No matter where she was or what was going on, becoming one with this compact igloo would have Wynter's heart rate slow and her soul soften. That's a reference to what she named her blanket, "Iggy."
Gently folding and placing Iggy in his home that followed Wynter everywhere she went, she opened the door to the wild beyond. The sun was shining, the birds were chirping, and that man was waiting. He wasn't waiting for her; it was vice versa. Wynter likes to meet new people.
One. Two. Three. Three steps were taken before she stopped in her tracks. A cold sweat started to accumulate on her brow when a monster came into view. Many places Wynter had let the wind take her had people of all kinds killing the walking husks left and right. That didn't sit right with her. Wynter never noticed the eyes of the monsters that looked like the aftermath of a blown-out candle, nor their screams for her to come closer in the form of primal screeches. She noticed how this one had dyed hair. How this one had a name tag and, in conjunction with his uniform, was a waiter. How that one was a child. The eyes send information to the brain. The brain is the center of all information. The brain told Wynter to run.

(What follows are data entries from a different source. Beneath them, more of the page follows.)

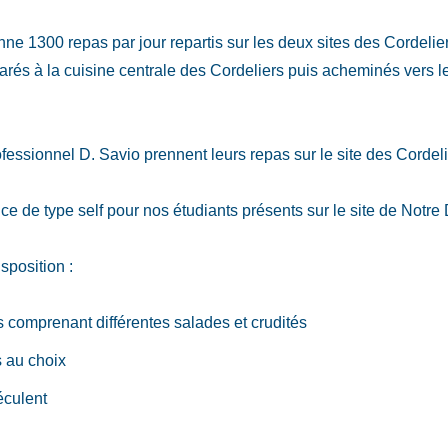
e 1300 repas par jour repartis sur les deux sites des Cordeli
réparés à la cuisine centrale des Cordeliers puis acheminés vers 
fessionnel D. Savio prennent leurs repas sur le site des Cordeli
e de type self pour nos étudiants présents sur le site de Notre 
sposition :
s comprenant différentes salades et crudités
 au choix
éculent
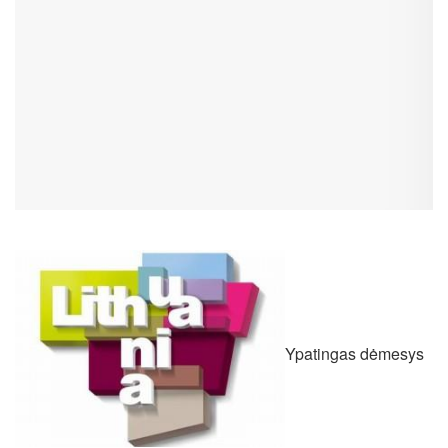
Ypatingas dėmesys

These signals were mixed together in a clash. Should she go and hide in the safety of the park post or go and look for the mysterious man? While the brain is the hub of all info, Wynter's heart is what makes the final decision. She sprinted briskly past the monster, giving it well wishes in her head.
The man had been in a hurry for something, as bigfoot prints were pressed into the ground and went at a jittery pace in a straight line. A couple minutes of careful jogging led her to a drop with a secure beach and a big boat on the shore of the splashing water.
This had to be where the man lived. The trail stopped at a staircase made of soggy wood. She would go in and introduce herself. Rolling down the right hill to the beach for no other reason than she thought it would be fun, Wynter climbed up onto the front of the yacht. There was some space to sit down and let the water tickle your toes and it led to a big, linear area with fancy seats littered with tons of junk.
Crumpled notes and tons of unidentifiable metals needed Wynter to watch her step or she'd get a nail in her foot. Carefully maneuvering as to not disturb whatever work this was, she made it to a staircase in the back. Before her eyes could see the stairs, she threw up.
In the blink of an eye, her lunch of fruit snacks erupted. She was able to salvage this situation by aiming into the toilet in the bathroom where the stench came from. Glad she didn't stain the carpet, Wynter was face to face with the demonic lavatories. There was something on the floor of this man's bathroom, and it was absolutely unreal in its disgustingness. Now, her upbringing was inside the room, too. "Oh no, here it comes again." She thought in a frenzy.
Opening a door to the right of the bathroom, she went out onto a back area with a lawn chair and let the water drown her bile. Wynter almost collapsed but she caught herself and laid down on the wooden deck. She didn't want to leave and not find out what caused that event, but rather rid this place of whatever food instigated the quarantine zone behind her. It was a cosmic obligation.
Wynter was laying on her side, facing the endless horizon, letting the water caress her fingers as the boat matched the waves in going back and forth. It was a speechless lullaby. Some clanking sounding like rummaging through a chest came from up the stairs — meaning the man was home — but she'd be causing no harm in taking a light nap. No coverings were needed; the warmth of the sun was a cocoon in and of itself. Her vision became blurry and she heard footsteps above her to an area above where she entered. "Just a couple minutes, mister." She mouthed, almost asleep.
When she woke, a blanket of moonlight was like a beacon in the sky. The lunar spectacle shined almost as much as her eyes. How beautiful. Wynter was happy she let life lead her here.